Exercise prompt | Make an exact copy of every entry, leaving the pictures out.

### Records provided

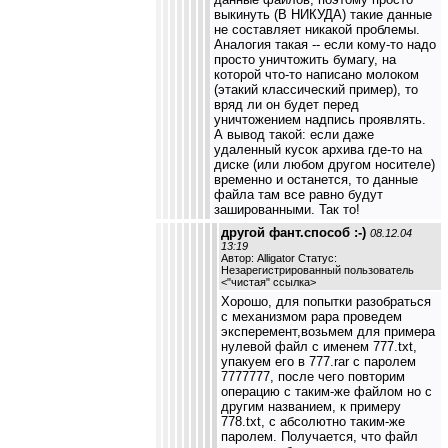
выкинуть (В НИКУДА) такие данные
не составляет никакой проблемы.
Аналогия такая -- если кому-то надо
просто уничтожить бумагу, на
которой что-то написано молоком
(этакий классический пример), то
вряд ли он будет перед
уничтожением надпись проявлять.
А вывод такой: если даже
удаленный кусок архива где-то на
диске (или любом другом носителе)
временно и останется, то данные
файла там все равно будут
зашированными. Так то!
другой фант.способ :-)
08.12.04
13:19
Автор: Alligator Статус:
Незарегистрированный пользователь
<
"чистая" ссылка
>
Хорошо, для попытки разобраться
с механизмом рара проведем
эксперемент,возьмем для примера
нулевой файл с именем 777.txt,
упакуем его в 777.rar с паролем
7777777, после чего повторим
операцию с таким-же файлом но с
другим названием, к примеру
778.txt, с абсолютно таким-же
паролем. Получается, что файл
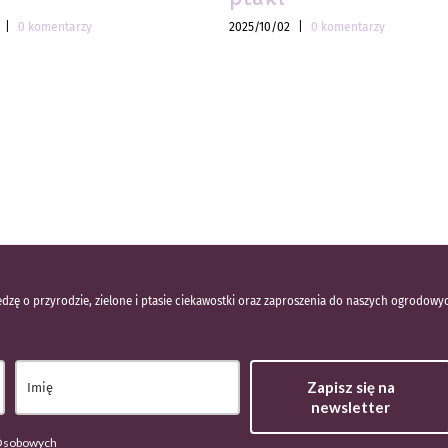
|
0 komentarzy
2025/10/02
|
0 komentarzy
dzę o przyrodzie, zielone i ptasie ciekawostki oraz zaproszenia do naszych ogrodowy
Zapisz się na
newsletter
 Osobowych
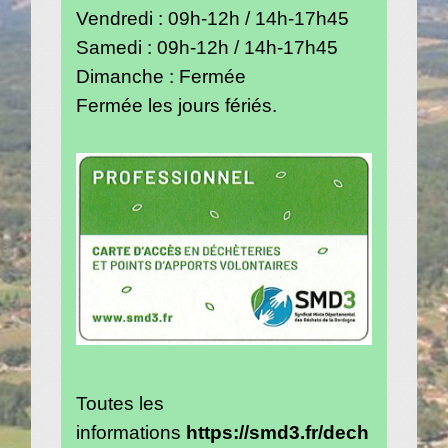
Vendredi : 09h-12h / 14h-17h45
Samedi : 09h-12h / 14h-17h45
Dimanche : Fermée
Fermée les jours fériés.
Toutes les
informations
https://smd3.fr/dech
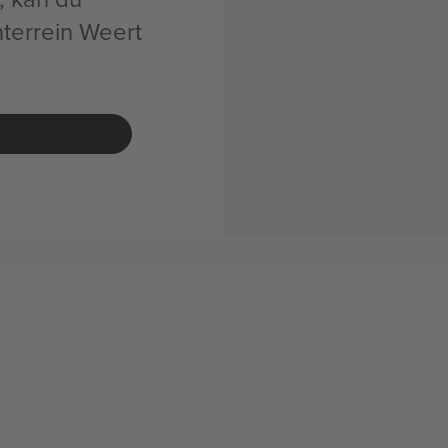
nterrein Weert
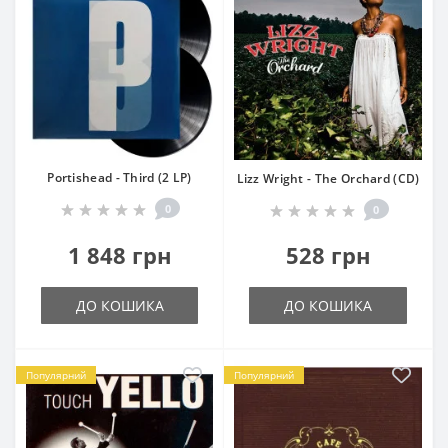
Portishead - Third (2 LP)
Lizz Wright - The Orchard (CD)
0
0
1 848 грн
528 грн
ДО КОШИКА
ДО КОШИКА
Популярний
Популярний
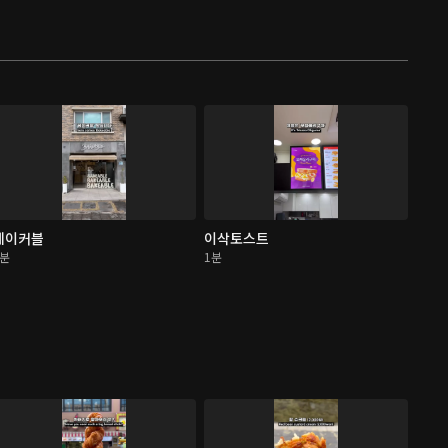
베이커블
이삭토스트
1분
1분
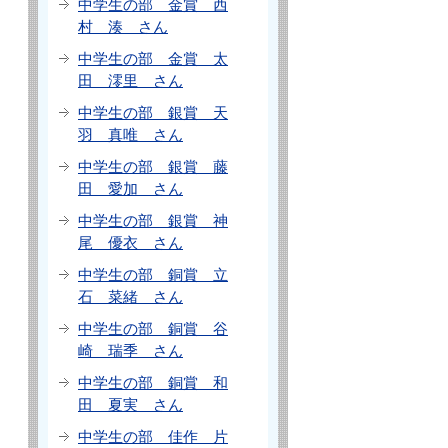
中学生の部 金賞 西
村 湊 さん
中学生の部 金賞 太
田 澪里 さん
中学生の部 銀賞 天
羽 真唯 さん
中学生の部 銀賞 藤
田 愛加 さん
中学生の部 銀賞 神
尾 優衣 さん
中学生の部 銅賞 立
石 菜緒 さん
中学生の部 銅賞 谷
崎 瑞季 さん
中学生の部 銅賞 和
田 夏実 さん
中学生の部 佳作 片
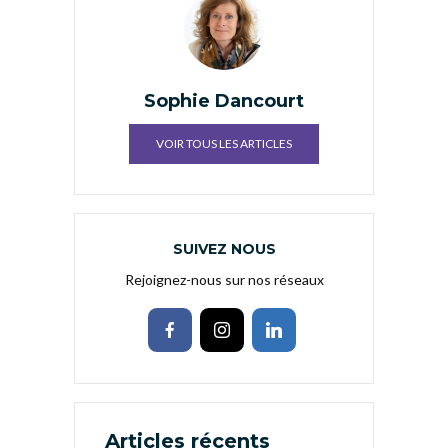
Sophie Dancourt
VOIR TOUS LES ARTICLES
SUIVEZ NOUS
Rejoignez-nous sur nos réseaux
Articles récents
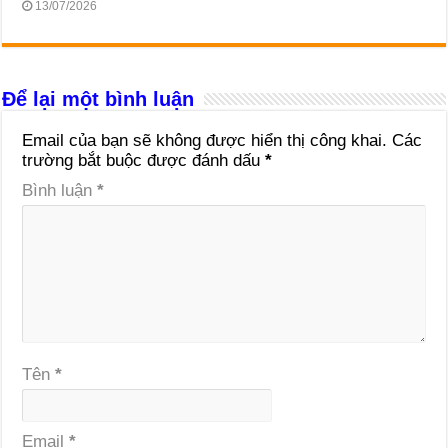
13/07/2026
Để lại một bình luận
Email của bạn sẽ không được hiển thị công khai.
Các
trường bắt buộc được đánh dấu
*
Bình luận
*
Tên
*
Email
*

######

Response for this exercise |
выкинуть (В НИКУДА) такие данные
не составляет никакой проблемы.
Аналогия такая -- если кому-то надо
просто уничтожить бумагу, на
которой что-то написано молоком
(этакий классический пример), то
вряд ли он будет перед
уничтожением надпись проявлять.
А вывод такой: если даже
удаленный кусок архива где-то на
диске (или любом другом носителе)
временно и останется, то данные
файла там все равно будут
зашированными. Так то!
другой фант.способ :-)
08.12.04
13:19
Автор: Alligator Статус:
Незарегистрированный пользователь
<
"чистая" ссылка
>
Хорошо, для попытки разобраться
с механизмом рара проведем
эксперемент,возьмем для примера
нулевой файл с именем 777.txt,
упакуем его в 777.rar с паролем
7777777, после чего повторим
операцию с таким-же файлом но с
другим названием, к примеру
778.txt, с абсолютно таким-же
паролем. Получается, что файл
|
0 komentarzy
2025/10/02
|
0 komentarzy
dzę o przyrodzie, zielone i ptasie ciekawostki oraz zaproszenia do naszych ogrodowy
Zapisz się na
newsletter
 Osobowych
Vendredi : 09h-12h / 14h-17h45
Samedi : 09h-12h / 14h-17h45
Dimanche : Fermée
Fermée les jours fériés.
Toutes les
informations
https://smd3.fr/dech
nterrein Weert
Portishead - Third (2 LP)
Lizz Wright - The Orchard (CD)
0
0
1 848 грн
528 грн
ДО КОШИКА
ДО КОШИКА
Популярний
Популярний
베이커블
이삭토스트
1분
1분
中学生の部 金賞 西
村 湊 さん
中学生の部 金賞 太
田 澪里 さん
中学生の部 銀賞 天
羽 真唯 さん
中学生の部 銀賞 藤
田 愛加 さん
中学生の部 銀賞 神
尾 優衣 さん
中学生の部 銅賞 立
石 菜緒 さん
中学生の部 銅賞 谷
崎 瑞季 さん
中学生の部 銅賞 和
田 夏実 さん
中学生の部 佳作 片
Sophie Dancourt
VOIR TOUS LES ARTICLES
SUIVEZ NOUS
Rejoignez-nous sur nos réseaux
Articles récents
13/07/2026
Để lại một bình luận
Email của bạn sẽ không được hiển thị công khai.
Các
trường bắt buộc được đánh dấu
*
Bình luận
*
Tên
*
Email
*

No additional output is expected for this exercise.